Bomb Sniffing Drones- Game Changer in Fight Against Terrorism?
By Debbie Gregory.
In what could potentially be really good news in fighting terrorism and really bad news for terrorists, researchers at the University of Wisconsin at Madison have developed drones that can detect improvised explosive devices and active land mines.
The technology can detect chemical and nuclear weapons and drugs. Robot drones can be used for combat, decoys, reconnaissance, logistics, research and development. Because of these several uses, and the several shapes and sizes drones come in these days, they may be considered the “bomb sniffing” robots of the sky.
The centerpiece of the system is a device that paints a target area with neutrons. Then sensors look for gamma rays with the signatures of specific materials such as explosives or a nuclear device. It’s the same technology used at security checkpoints to scan luggage and shipping containers in airports, but the breakthrough for the UW-Madison scientists was making the radiation source small enough to mount on a drone.
This technology would allow military convoys to be alerted to roadside bombs. Rescuers could dig directly toward people buried by earthquake rubble. Valuable mineral deposits could be mapped.
Jerry Kulcinski, an internationally renowned scientist and longtime adviser for NASA, believes it’ll take about a year to get the system into the field — if they can find a company to buy it or fund it to completion.
Col. John W. Weidner, who helps manage of the US Department of Energy’s National Nuclear Security Administration, , envisioned scenarios where the United Nations would use the drones in Syria after hostilities end there to verify whether all its chemical weapons were destroyed, or in Iran to determine whether that country is making nuclear weapons.

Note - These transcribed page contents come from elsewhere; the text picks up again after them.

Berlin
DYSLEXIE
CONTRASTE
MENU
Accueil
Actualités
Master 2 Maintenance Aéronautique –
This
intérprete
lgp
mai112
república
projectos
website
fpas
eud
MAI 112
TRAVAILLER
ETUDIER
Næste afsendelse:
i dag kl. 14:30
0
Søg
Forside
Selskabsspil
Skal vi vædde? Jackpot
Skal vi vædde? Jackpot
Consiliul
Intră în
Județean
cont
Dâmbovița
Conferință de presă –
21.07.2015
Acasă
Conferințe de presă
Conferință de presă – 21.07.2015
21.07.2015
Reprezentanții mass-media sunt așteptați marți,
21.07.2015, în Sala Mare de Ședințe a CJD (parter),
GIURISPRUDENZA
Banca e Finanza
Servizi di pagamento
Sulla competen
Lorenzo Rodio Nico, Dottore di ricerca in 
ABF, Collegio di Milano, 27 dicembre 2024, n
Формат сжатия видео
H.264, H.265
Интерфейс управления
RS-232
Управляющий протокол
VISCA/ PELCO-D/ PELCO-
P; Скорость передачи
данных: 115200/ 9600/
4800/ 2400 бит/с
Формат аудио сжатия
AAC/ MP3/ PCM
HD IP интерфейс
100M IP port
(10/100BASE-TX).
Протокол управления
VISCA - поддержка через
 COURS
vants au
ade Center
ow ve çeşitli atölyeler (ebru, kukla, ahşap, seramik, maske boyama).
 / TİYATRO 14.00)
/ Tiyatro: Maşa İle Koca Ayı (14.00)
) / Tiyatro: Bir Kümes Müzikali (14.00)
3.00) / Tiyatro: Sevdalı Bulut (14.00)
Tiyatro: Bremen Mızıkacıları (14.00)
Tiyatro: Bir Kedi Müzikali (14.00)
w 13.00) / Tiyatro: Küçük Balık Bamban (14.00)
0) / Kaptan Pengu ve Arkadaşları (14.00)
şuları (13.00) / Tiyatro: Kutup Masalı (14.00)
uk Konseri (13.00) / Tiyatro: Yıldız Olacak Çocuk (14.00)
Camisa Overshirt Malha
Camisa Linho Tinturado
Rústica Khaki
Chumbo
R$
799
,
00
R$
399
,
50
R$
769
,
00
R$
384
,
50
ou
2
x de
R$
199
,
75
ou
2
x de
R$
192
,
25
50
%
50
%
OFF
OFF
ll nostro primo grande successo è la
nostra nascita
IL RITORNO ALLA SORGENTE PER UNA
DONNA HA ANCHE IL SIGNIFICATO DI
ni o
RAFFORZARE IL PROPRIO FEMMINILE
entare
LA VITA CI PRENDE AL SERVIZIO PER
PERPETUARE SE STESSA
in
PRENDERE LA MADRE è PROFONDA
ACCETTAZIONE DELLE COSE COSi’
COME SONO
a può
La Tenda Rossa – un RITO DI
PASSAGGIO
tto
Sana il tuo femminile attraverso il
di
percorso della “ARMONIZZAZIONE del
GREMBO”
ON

“I see all sorts of different opportunities if this can be adopted by the appropriate agencies in our government,” he said. “Intelligence agencies could find in a relatively passive, relatively quiet, no-person way what materials are in particular locations. That could be very powerful to them.”
The technology is also very cost-effective. Instead of spending money for expensive tracked vehicles that roll up to a suspicious package, identify and maybe detonate it, military and police agencies “can fly a drone over it, irradiate it and find out it’s full of flour,” said Weidner.
Because the breakthrough was so recent, there has been little time for critical assessment of the technology.